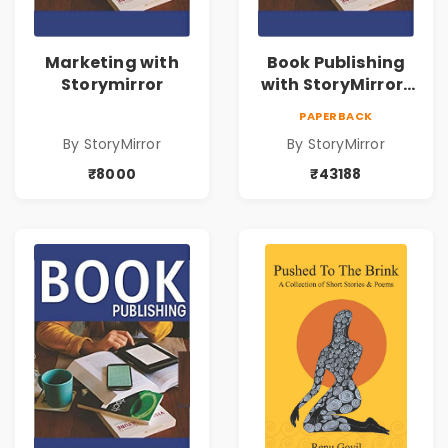
Marketing with
Book Publishing
Storymirror
with StoryMirror |
43188
PAPERBACK
By StoryMirror
By StoryMirror
₹8000
₹43188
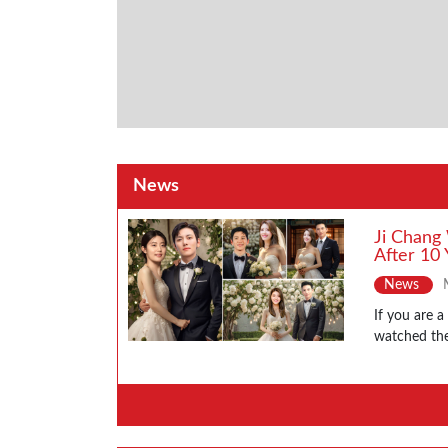
News
Ji Chang
After 10 
News
If you are 
watched the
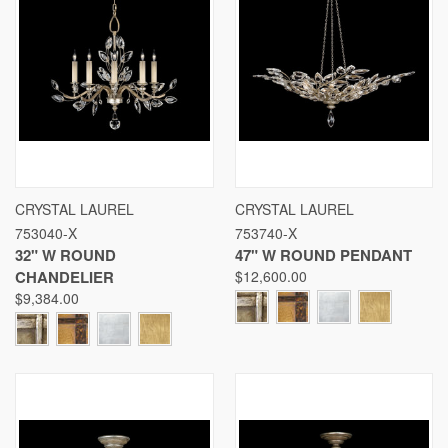
CRYSTAL LAUREL
CRYSTAL LAUREL
753040-X
753740-X
32" W ROUND
47" W ROUND PENDANT
CHANDELIER
$12,600.00
$9,384.00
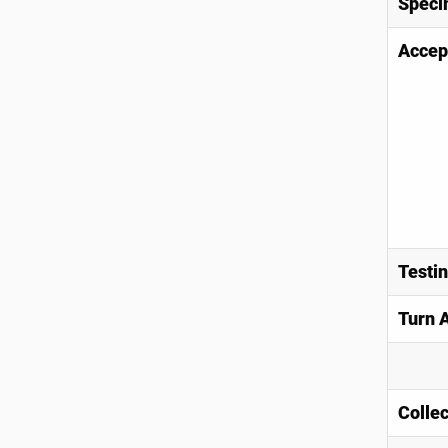
Speci
Accep
Testi
Turn 
Collec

__Problem to solve__
An exact copy is needed of the lines from the start of the listing through the line with "W ROUND PENDANT", both end lines included and pictures excluded.

__Exercise response__
Marketing with
Book Publishing
Storymirror
with StoryMirror |
43188
PAPERBACK
By StoryMirror
By StoryMirror
₹8000
₹43188
News
Ji Chang
After 10 
News
If you are 
watched the
CRYSTAL LAUREL
CRYSTAL LAUREL
753040-X
753740-X
32" W ROUND
47" W ROUND PENDANT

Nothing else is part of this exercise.